Caminamos un rato por la playa antes de hacer el amor. Nuestros pies, inmoralmente desnudos, se ensuciaban de arena quemada, enjuagándose con el vaivén de las olas, y las manos se nos habían enraizado, acabando trenzadas como flores de pantano.
La deposité quedito sobre aquel tibio colchón negro, ése que Dios había creado frente al mar, cubriéndolo por una sábana de chifón adornada con bordados de conchitas húmedas. Saqué aquel tulipán blanco, el que traía marchito entre su ensortijada melena de fiera, y la despeiné con el fresco, y besé sus manos santas, y palpé sus pechos, bronces de mujer que no se esconden, no pueden.
Deslicé con exquisitez aquel medio fondo de popelina que se le apretaba en las caderas, rozando sus piernas duras de yegua briosa, separando los rizos púbicos con la lengua y besando su vulva dulce, de aroma a frutas, cuya rajita se adivinaba por encima de las pantaletas.
Y así, sin más, nos fuimos trepando al cielo, a dormir un rato sobre la única nube curiosa, muy en cueros saciamos nuestra sed dentro del mar, desgarrándonos los labios con la misma pasión que unió nuestros sexos, poseyéndonos los cuerpos primero con ansias, luego sin prisa, comiéndonos las almas del otro, o como se dice por ay, enamorados.
Nos habían presentado unas horas antes frente al kiosco del pueblo, que está ubicado como el miércoles, merito en medio zócalo, el cual vive custodiado por frondosas palmeras con cocos d'eagua en sus techos. Ella tenía los labios gruesos y sin gota de carmesí, la figura esbelta como gacela y un vestido de raso con tafeta estampado en negro.

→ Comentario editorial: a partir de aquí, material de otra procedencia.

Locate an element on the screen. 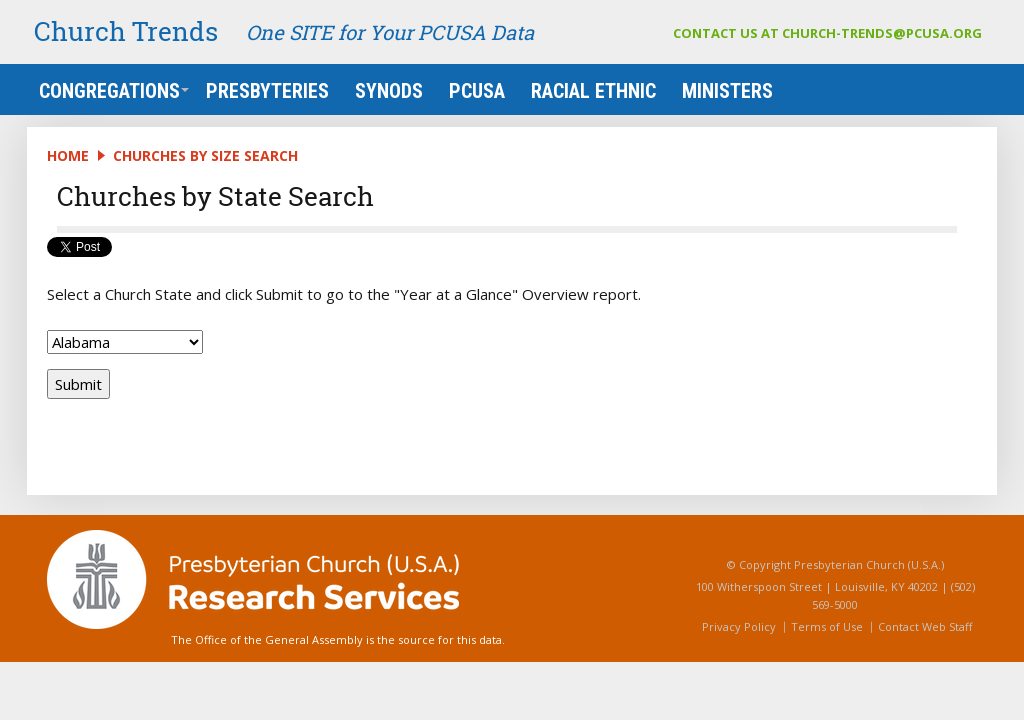  Church Trends is located at coordinates (126, 31).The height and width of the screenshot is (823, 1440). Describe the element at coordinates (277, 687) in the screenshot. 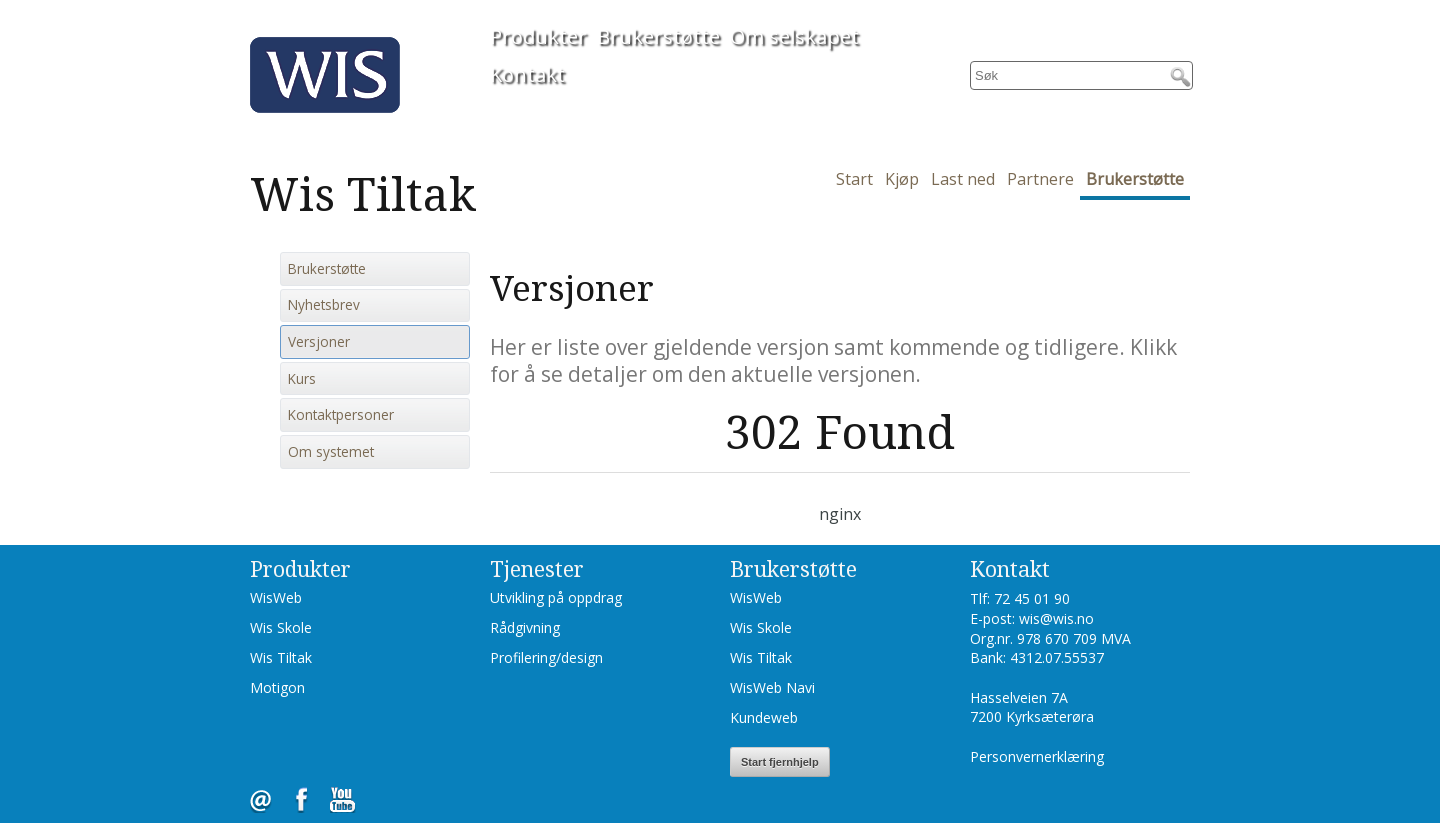

I see `Motigon` at that location. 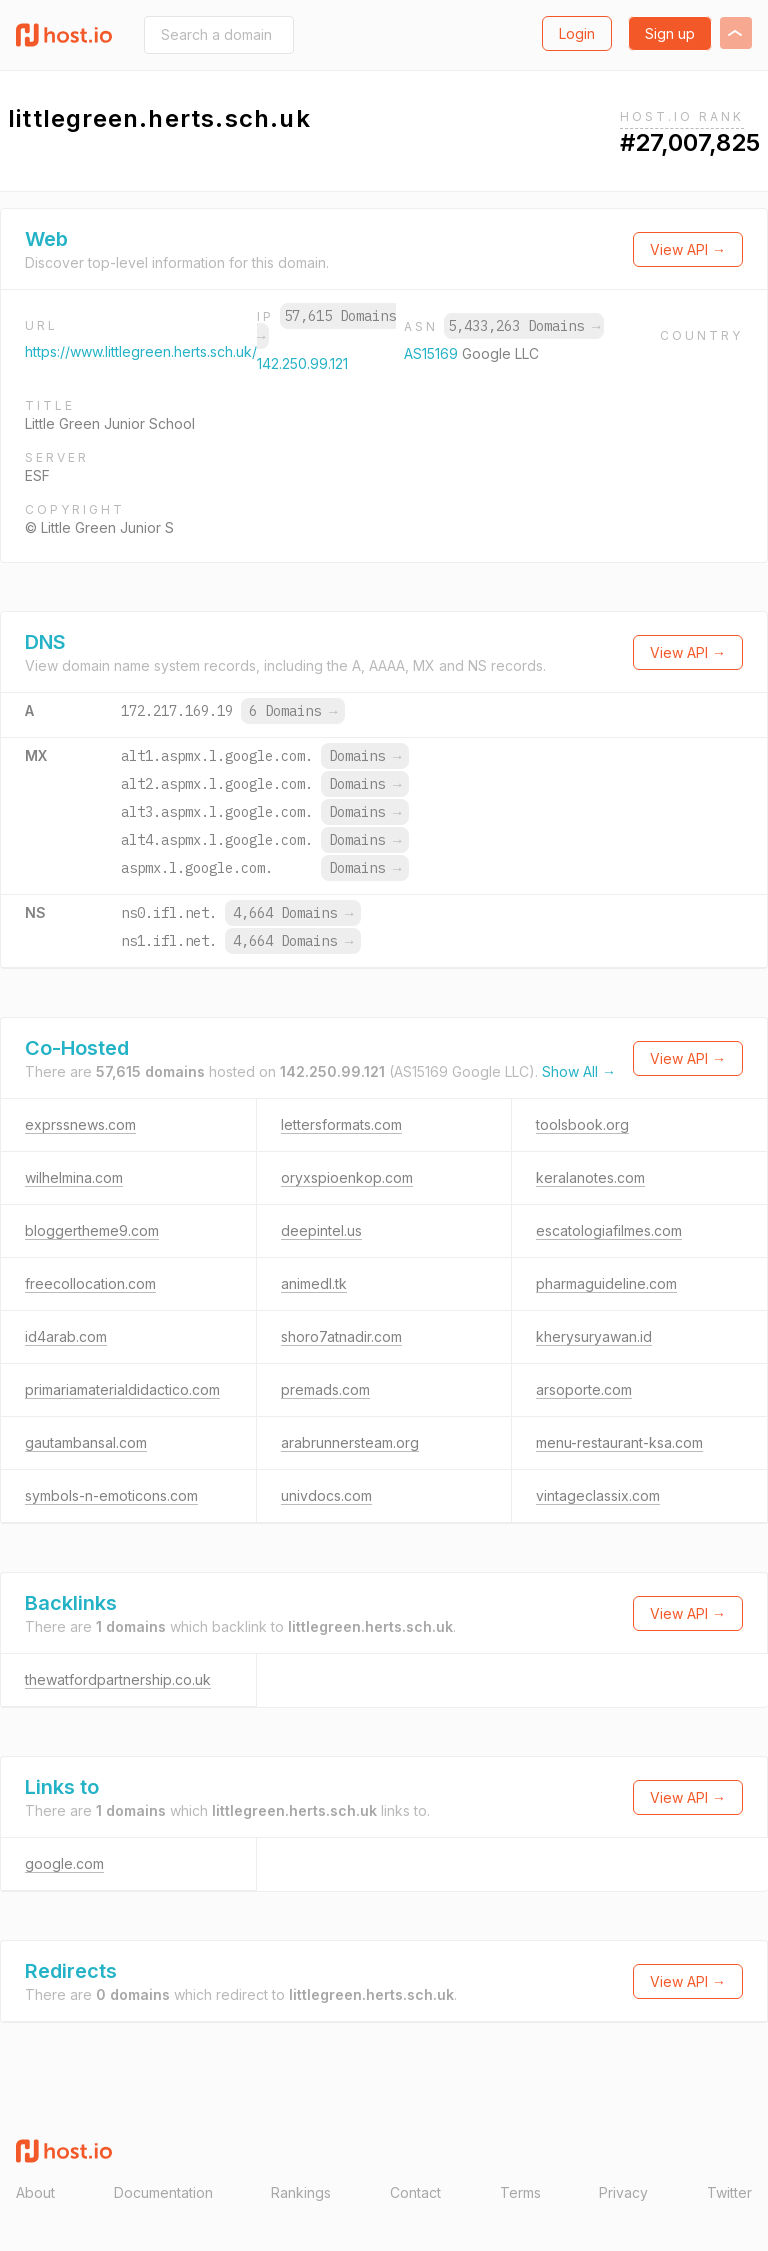 I want to click on 5,433,263 Domains, so click(x=524, y=326).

Los primeros ojos que me echó estaban llenitos de desdén, como candela o jiribilla, o como si adivinara lo que buscaba en ella, y se me vinieron a clavar entre los pulmones. Eran azul, azul, como la lumbre, pero fríos como dos cristales de zafiro. Una mirada que quema.
Ese domingo me había puesto una guayabera blanca, la fina, la de lino que te saca la calor del cuerpo y mis pantalones lisos de manta, pa mí era una ocasión especial. ¿Bailamos? Pregunté sin ninguna vergüenza, que no hay gallina que coma caldo.
Ella arqueó la ceja como le hacen las artistas del cine, abrió el abanico y comenzó a soplarse rapidíto, rapidíto. Como que quería quitarse la calor, porque en mi pueblo las calores siempre andan viendo por dónde metérsele a uno hasta la sangre, y sin responder palabra, aceptó bailar conmigo el primer danzón de la noche.
Los arcos del palacio municipal son viejos, pero esa noche estaban trajeados por cortinas de manta de cielo, que la brisa ondeaba pa que agarraran formas y aromas de placer, entonces nos dimos cuenta que ya nos conocíamos, que llevábamos varias existencias buscándonos, cada cual por su lado, como quien pesca zancudos con redes de agua ¡Asu mecha!
Ya la conocía de oídas, del lugar, porque en mi pueblo todos hemos andado de boca en boca alguna vez, manchados por la perfidia, pero de la morena siempre se dijo más de lo que es, mi morenita solitaria de los dientes perfectos.
¿Quién la iba a conocerla mejor que yo? Si aquella noche me bañé a jicarazos junto al pozo, restregándome el jabón por mis entrepartes, perfumándome de lima y toronja y apagué el quinqué, lo dejé bien apagadito, todo porque ya sabía que me la iba a encontrar, algo me lo latía.
No testerées al diablo, Rufino, me dijeron los que sabían que la andaba buscando. No te la vaya a cumplir y después a ver cómo le haces. Las casitas del barrio ya están muy viejas, unas con paredes de adobe y las otras de pura tabla hinchada, pero eso era lo de menos, las gallinas de mi papá se metían a las casas como una aparición, picoteando lo que podían de la tierra.
Don Abulón, le reclamaban a mi difunto padre, que en paz descanse, aquí le traigo otra condenada gallina, y se la soltaban en el patio, ésta cabrona se me subió a la cama a cuando estaba dormido, ya nomás falta que se me metan al sueño también, póngales un límite, le dijo una vez don Manuel ¿Pero qué van a saber las pobres de límites y pendejadas, Manuelito? No l'amuele.